Interest rates do little to influence Australian property prices

By Catherine Cashmore
Monday, 14 January 2013

Speculation has been rising in the housing industry since the RBA made its last 0.25-percentage-point cut to the cash rate, bringing the official figure to the post-GFC 2009 "emergency" level of 3%.  Now with rumours the banks may move outside of the central bank’s cycle and make ‘self-initiated’ rate cuts of their own, industry professionals are declaring a better year ahead for property prices than experienced over the previous two – and thus we start the crystal ball gazing.

However, as has been broadly noted, the standard variable mortgage rate remains some 0.6 to 0.8 percentage points above that of 2009, when it was sitting at 5.55% and prices were rising sharply.  Additionally, the strong Aussie dollar is still affecting our terms of trade, and although unemployment data has improved of late (falling to 5.2% in November 2012 from 5.4% in October – although this week's figures may reverse the trend), Victoria’s results aren’t so positive.

In Victoria, a series of job cuts announced by building products maker Boral, which shed 90 positions in its plant near Geelong a number of weeks ago, most recently BlueScope Steel, which announced a further cut of  170 jobs from its Western Port facility in Hastings, and additionally from major companies such as Qantas, which announced the loss of 263 positions from its Avalon base late last year, increased Victoria’s jobless rate to 5.5% from a previous 5.4% – a figure that will go some way in restraining any potential house market gains in this region throughout 2013.

Additionally, Australia-wide economists are warning of ‘softer conditions’ for the rest of the year, which could potentially push the national unemployment rate to 5.7% by December 2013 with the most alarming reports showing “those aged 25 to 34 and 35 to 44” are the two biggest groups currently receiving Newstart payments – a point of serious concern.

Taking this into account, along with the consideration it’s an election year, which never inspires market gains, I suspect there’ll be little change to our current environment of ‘debt-adverse’ investor sentiment for much of the year – and along with that,  little change in house prices.

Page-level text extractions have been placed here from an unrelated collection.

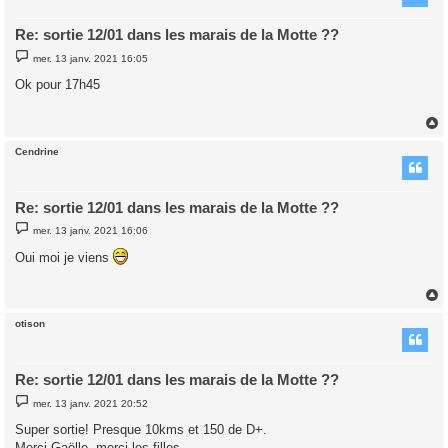
Re: sortie 12/01 dans les marais de la Motte ??
M
mer. 13 janv. 2021 16:05
e
s
Ok pour 17h45
s
a
g
e
Cendrine
t
Re: sortie 12/01 dans les marais de la Motte ??
M
mer. 13 janv. 2021 16:06
e
s
Oui moi je viens
s
a
g
e
otison
t
Re: sortie 12/01 dans les marais de la Motte ??
M
mer. 13 janv. 2021 20:52
e
s
Super sortie! Presque 10kms et 150 de D+.
s
Merci Gaëlle, merci les filles.
a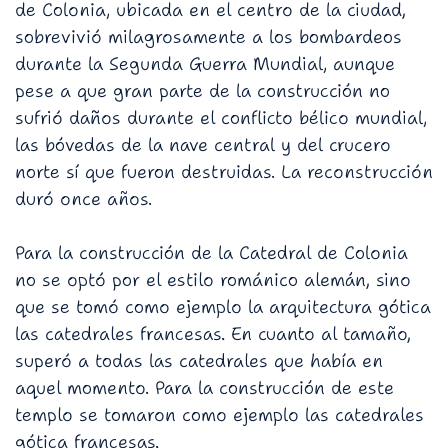
de Colonia, ubicada en el centro de la ciudad,
sobrevivió milagrosamente a los bombardeos
durante la Segunda Guerra Mundial, aunque
pese a que gran parte de la construcción no
sufrió daños durante el conflicto bélico mundial,
las bóvedas de la nave central y del crucero
norte sí que fueron destruidas. La reconstrucción
duró once años.
Para la construcción de la Catedral de Colonia
no se optó por el estilo románico alemán, sino
que se tomó como ejemplo la arquitectura gótica
las catedrales francesas. En cuanto al tamaño,
superó a todas las catedrales que había en
aquel momento. Para la construcción de este
templo se tomaron como ejemplo las catedrales
gótica francesas.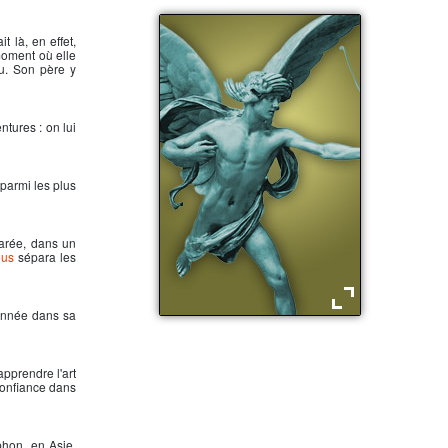
it là, en effet,
moment où elle
eu. Son père y
entures : on lui
parmi les plus
pharée, dans un
eus
sépara les
donnée dans sa
Eros, dieu de l'Amour
apprendre l'art
 confiance dans
phon, en Asie,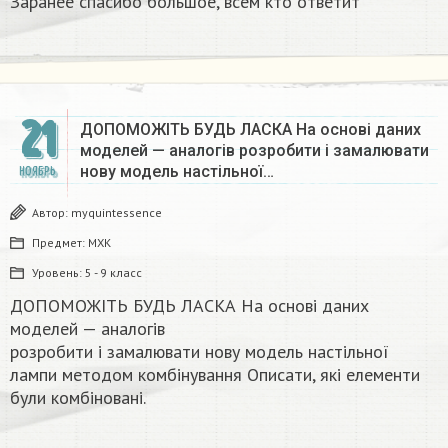
Заранее спасибо большое, всем кто ответит
21
ДОПОМОЖІТЬ БУДЬ ЛАСКА На основі даних
моделей — аналогів розробити і замалювати
нову модель настільної…
НОЯБРЬ
Автор:
myquintessence
Предмет:
МХК
Уровень:
5 - 9 класс
ДОПОМОЖІТЬ БУДЬ ЛАСКА На основі даних
моделей — аналогів
розробити і замалювати нову модель настільної
лампи методом комбінування Описати, які елементи
були комбіновані.​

In fact, regardless of the constant spruik on the effect of low interest rates on house market prices that is broadly assumed by  many armchair commentators within the property industry, a look at the long-term data shows the connection is in fact pretty weak – a point that has been noted in several academic papers and can be clearly assessed from previous boom and bust cycles (something I may delve into further in a future column).

In other words, you would be hard pushed to find any long-term historical correlation between growth in ‘nominal’ house prices and the change in interest rates – and as for ‘real’ house prices (which accounts for inflation) movements tend to be in the ‘same’ direction rather than the opposing direction as some would expect – meaning as rates, rise so do prices.

Although it may seem logical to assume lending rates initiate price changes, other economic factors play a far greater influence, and unless the needed ingredients are combined, interest rates on their own can do little to change the housing market terrain by any significant degree.

When interest rates are low and more significantly falling, it stands to reason, expected growth in the economy is waning, which doesn’t inspire anyone to take a punt on growth assets considering the low inflationary environment.

Conversely, interest rates rise in response to a ‘flourishing’ economy during which a period of wage growth and healthy employment data underpins investor confidence (hence why periods of rate rises often accompany housing price rises.)

In such an atmosphere, it’s often the panic invested ‘rush to buy’ before prices escalate out of reach, that fuels a boom cycle outside of any change to the cash rate – thereby providing the bullish atmosphere many buyers unfortunately require in order make their move.

As a typical reaction, it takes a series of sharp upward movements in the cash rate in an attempt to defuse the bubble before it overheats – (as was witnessed in 2009-10) –  and even then, prices typically plateau for a period before other factors come into play and a notable ‘correction’ is observed.